You'd think I would be able to manage a Tuesday with no class in the morning, a single afternoon session with my Pre-K class, then the Woodland Park Halloween party in the evening, but with my wife locked down at the office preparing three simultaneous client pitches, and a daughter who needed to get to an important session of religious school at one end of the city, dogs that couldn't be left in the car for 13 hours and needed to be dropped off at home at the other end, and a vital medicine pick up at the pharmacy somewhere in between, there was no room for error.
Then I realized that what I thought was a 6:30 p.m. party start time was actually 6:00.

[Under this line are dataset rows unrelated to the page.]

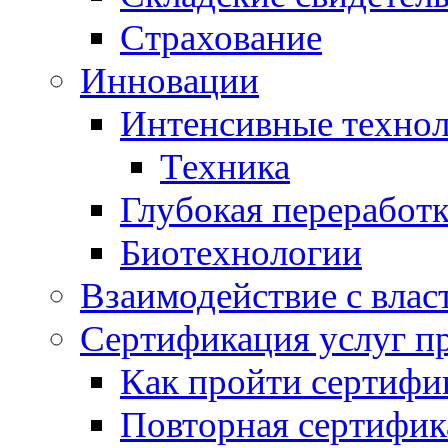
Страхование
Инновации
Интенсивные техно
Техника
Глубокая переработк
Биотехнологии
Взаимодействие с влас
Сертификация услуг п
Как пройти сертифи
Повторная сертифик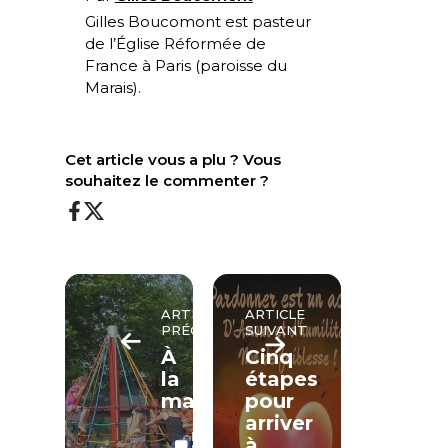
Gilles Boucomont est pasteur
de l’Église Réformée de
France à Paris (paroisse du
Marais).
Cet article vous a plu ? Vous
souhaitez le commenter ?
ARTICLE
ARTICLE
PRÉCÉDENT
SUIVANT
À
Cinq
la
étapes
maternelle
pour
arriver
LECTURE
à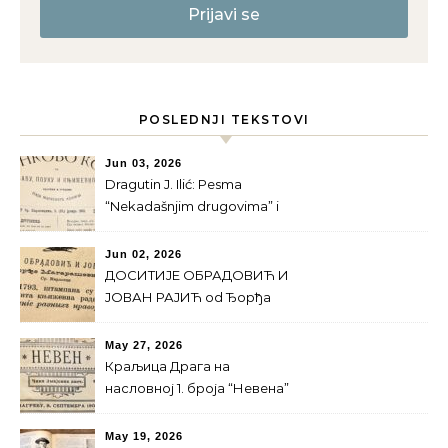
POSLEDNJI TEKSTOVI
Jun 03, 2026
Dragutin J. Ilić: Pesma
“Nekadašnjim drugovima” i
Majski prevrat
Jun 02, 2026
ДОСИТИЈЕ ОБРАДОВИЋ И
ЈОВАН РАЈИЋ od Ђорђa
Магарашевићa
May 27, 2026
Краљица Драга на
насловној 1. броја “Невена”
за 1900. г.
May 19, 2026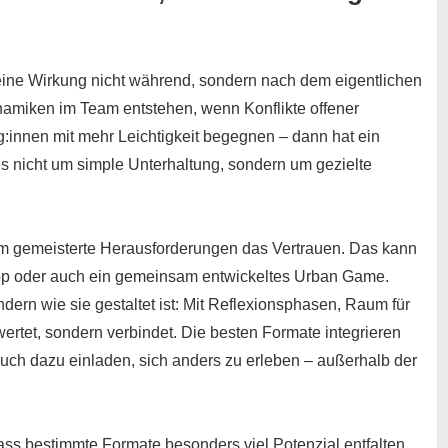
seine Wirkung nicht während, sondern
nach
dem eigentlichen
amiken im Team entstehen, wenn Konflikte offener
innen mit mehr Leichtigkeit begegnen – dann hat ein
es nicht um simple Unterhaltung, sondern um gezielte
am gemeisterte Herausforderungen das Vertrauen. Das kann
hop oder auch ein gemeinsam entwickeltes Urban Game.
ondern wie sie gestaltet ist: Mit Reflexionsphasen, Raum für
rtet, sondern verbindet. Die besten Formate integrieren
ch dazu einladen, sich anders zu erleben – außerhalb der
ass bestimmte Formate besonders viel Potenzial entfalten.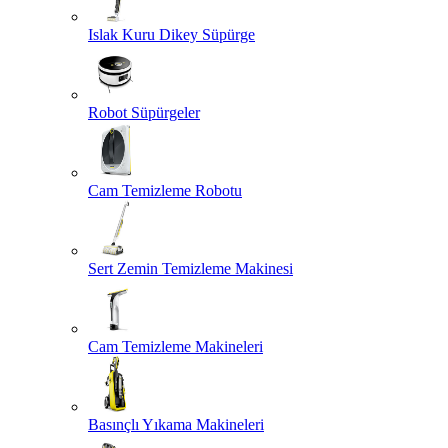
Islak Kuru Dikey Süpürge
Robot Süpürgeler
Cam Temizleme Robotu
Sert Zemin Temizleme Makinesi
Cam Temizleme Makineleri
Basınçlı Yıkama Makineleri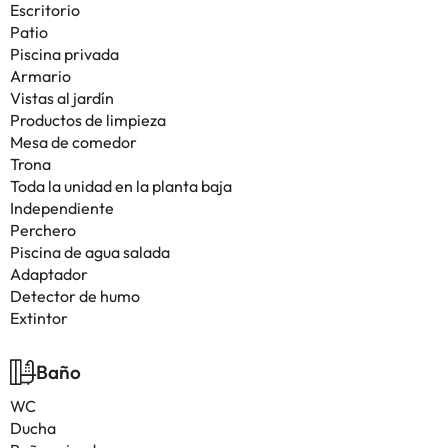
Escritorio
Patio
Piscina privada
Armario
Vistas al jardín
Productos de limpieza
Mesa de comedor
Trona
Toda la unidad en la planta baja
Independiente
Perchero
Piscina de agua salada
Adaptador
Detector de humo
Extintor
Baño
WC
Ducha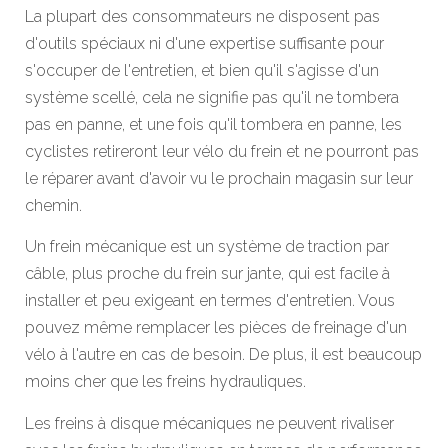
La plupart des consommateurs ne disposent pas
d'outils spéciaux ni d'une expertise suffisante pour
s'occuper de l'entretien, et bien qu'il s'agisse d'un
système scellé, cela ne signifie pas qu'il ne tombera
pas en panne, et une fois qu'il tombera en panne, les
cyclistes retireront leur vélo du frein et ne pourront pas
le réparer avant d'avoir vu le prochain magasin sur leur
chemin.
Un frein mécanique est un système de traction par
câble, plus proche du frein sur jante, qui est facile à
installer et peu exigeant en termes d'entretien. Vous
pouvez même remplacer les pièces de freinage d'un
vélo à l'autre en cas de besoin. De plus, il est beaucoup
moins cher que les freins hydrauliques.
Les freins à disque mécaniques ne peuvent rivaliser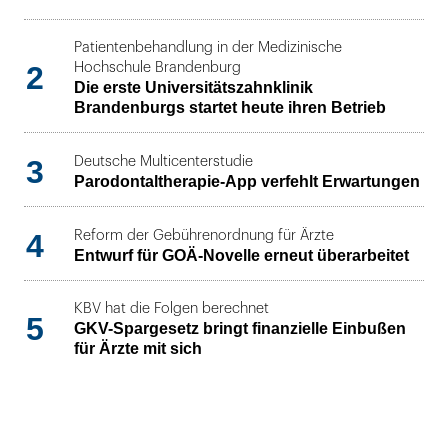
Patientenbehandlung in der Medizinische
2
Hochschule Brandenburg
Die erste Universitätszahnklinik
Brandenburgs startet heute ihren Betrieb
3
Deutsche Multicenterstudie
Parodontaltherapie-App verfehlt Erwartungen
4
Reform der Gebührenordnung für Ärzte
Entwurf für GOÄ-Novelle erneut überarbeitet
KBV hat die Folgen berechnet
5
GKV-Spargesetz bringt finanzielle Einbußen
für Ärzte mit sich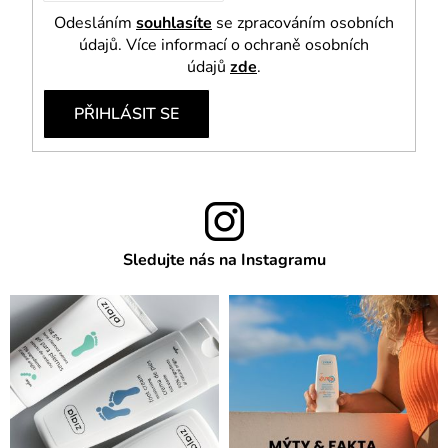
Odesláním
souhlasíte
se zpracováním osobních
údajů. Více informací o ochraně osobních
údajů
zde
.
PŘIHLÁSIT SE
Sledujte nás na Instagramu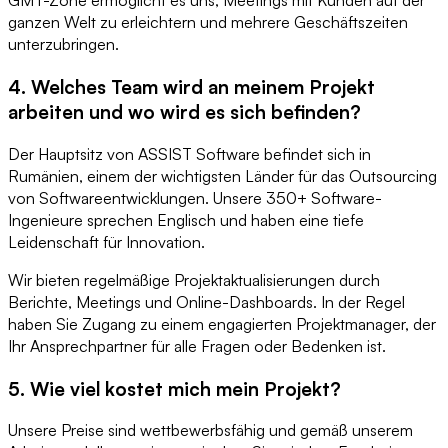
GMT-Zone ermöglicht es uns, Meetings mit Kunden auf der
ganzen Welt zu erleichtern und mehrere Geschäftszeiten
unterzubringen.
4. Welches Team wird an meinem Projekt
arbeiten und wo wird es sich befinden?
Der Hauptsitz von ASSIST Software befindet sich in
Rumänien, einem der wichtigsten Länder für das Outsourcing
von Softwareentwicklungen. Unsere 350+ Software-
Ingenieure sprechen Englisch und haben eine tiefe
Leidenschaft für Innovation.
Wir bieten regelmäßige Projektaktualisierungen durch
Berichte, Meetings und Online-Dashboards. In der Regel
haben Sie Zugang zu einem engagierten Projektmanager, der
Ihr Ansprechpartner für alle Fragen oder Bedenken ist.
5. Wie viel kostet mich mein Projekt?
Unsere Preise sind wettbewerbsfähig und gemäß unserem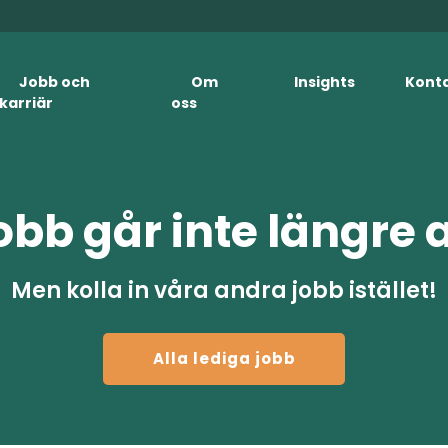
Jobb och
Om
Insights
Kont
karriär
oss
obb går inte längre 
Men kolla in våra andra jobb istället!
Alla lediga jobb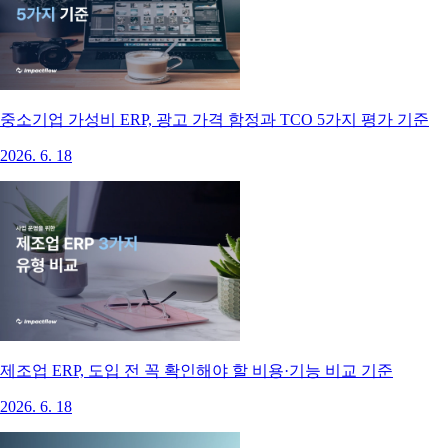
중소기업 가성비 ERP, 광고 가격 함정과 TCO 5가지 평가 기준
2026. 6. 18
제조업 ERP, 도입 전 꼭 확인해야 할 비용·기능 비교 기준
2026. 6. 18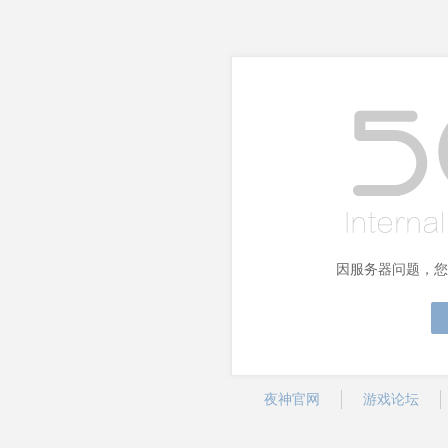
因服务器问题，您
夜神官网
游戏论坛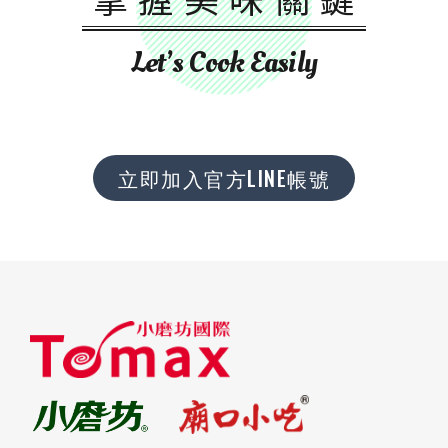
Let’s Cook Easily
立即加入官方LINE帳號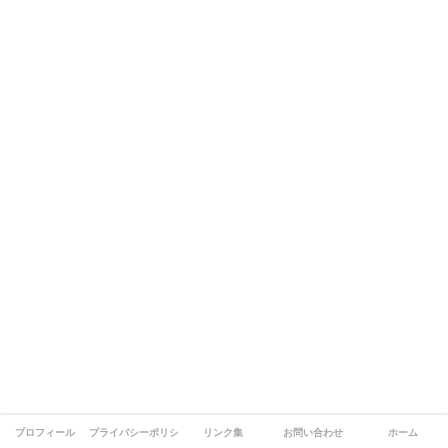
プロフィール
プライバシーポリシー
リンク集
お問い合わせ
ホーム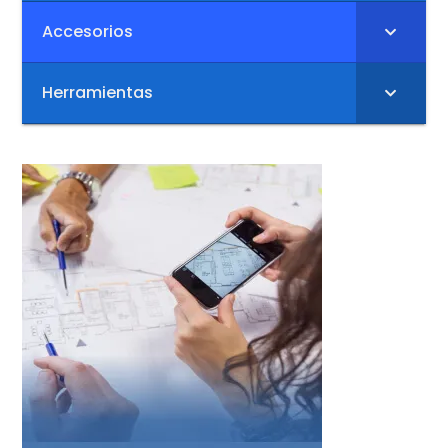
Accesorios
Herramientas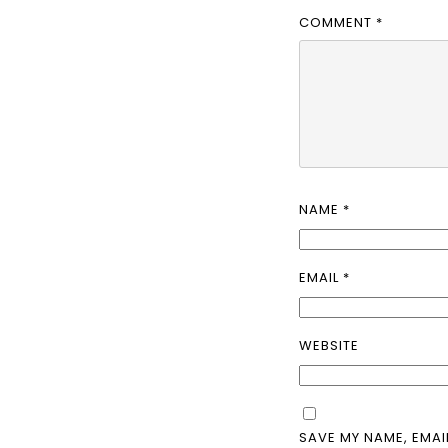
COMMENT
*
NAME
*
EMAIL
*
WEBSITE
SAVE MY NAME, EMAI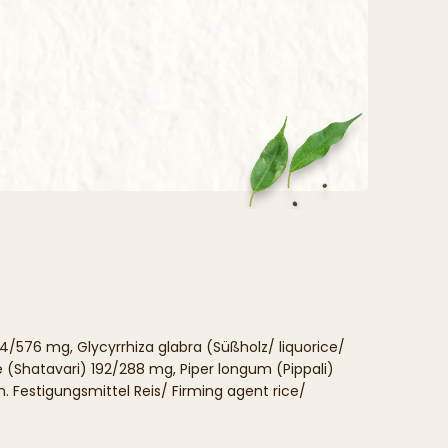
/576 mg, Glycyrrhiza glabra (Süßholz/ liquorice/
(Shatavari) 192/288 mg, Piper longum (Pippali)
Festigungsmittel Reis/ Firming agent rice/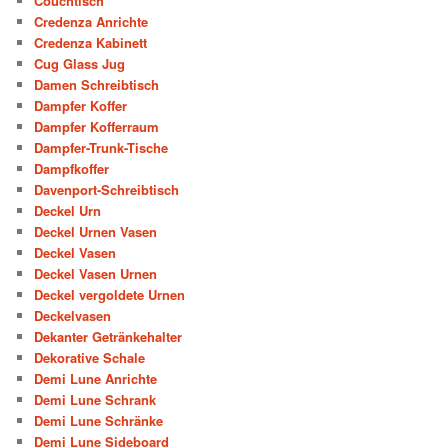
Couchtisch
Credenza Anrichte
Credenza Kabinett
Cug Glass Jug
Damen Schreibtisch
Dampfer Koffer
Dampfer Kofferraum
Dampfer-Trunk-Tische
Dampfkoffer
Davenport-Schreibtisch
Deckel Urn
Deckel Urnen Vasen
Deckel Vasen
Deckel Vasen Urnen
Deckel vergoldete Urnen
Deckelvasen
Dekanter Getränkehalter
Dekorative Schale
Demi Lune Anrichte
Demi Lune Schrank
Demi Lune Schränke
Demi Lune Sideboard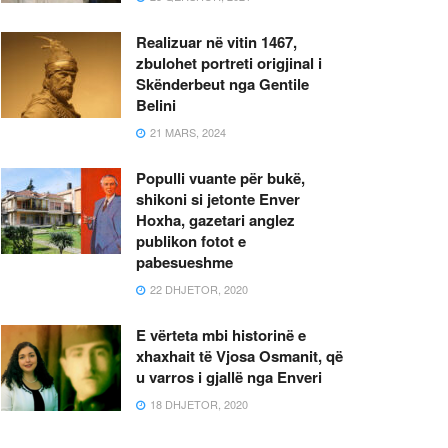
Realizuar në vitin 1467,
zbulohet portreti origjinal i
Skënderbeut nga Gentile
Belini
21 MARS, 2024
Populli vuante për bukë,
shikoni si jetonte Enver
Hoxha, gazetari anglez
publikon fotot e
pabesueshme
22 DHJETOR, 2020
E vërteta mbi historinë e
xhaxhait të Vjosa Osmanit, që
u varros i gjallë nga Enveri
18 DHJETOR, 2020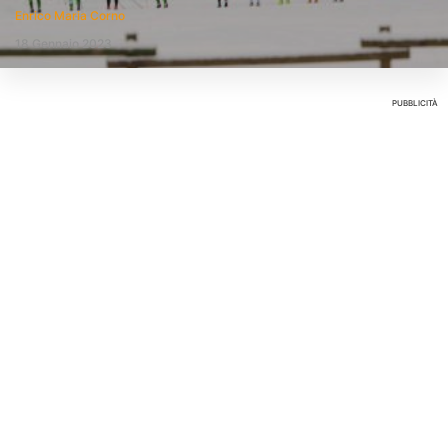
Enrico Maria Corno
18 Gennaio 2023
PUBBLICITÀ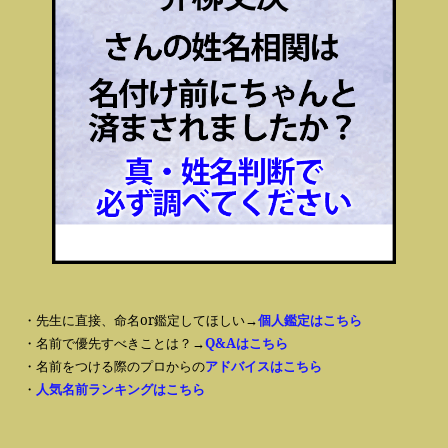
・先生に直接、命名or鑑定してほしい→
個人鑑定はこちら
・名前で優先すべきことは？→
Q&Aはこちら
・名前をつける際のプロからの
アドバイスはこちら
・
人気名前ランキングはこちら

Knowing that there were plenty of other folks with keys to the building, fully capable of getting the show going without me, didn't really help my state of mind. Our Halloween party is always one of the highlights on my social calendar, but this year's was special. For the first time, we'd decided to make it an all-school affair, which meant blending our wee and gentle 2-year-olds with our big, bold, brave, and brash 3-5's class, as well as an unknown number of even bigger, bolder, braver, and brasher alumni. With all the costumes, the dark outdoors, the glowing jack-o-lanterns in the garden, and the unstructured ebb and flow of a party, I wanted to be on scene and ready to greet these youngest members of our community and hopefully act as a kind of anchor for them in what I knew would be a crowded, loud and sweaty scene. It would not serve for me to be rushing around distracted by last minute preparations.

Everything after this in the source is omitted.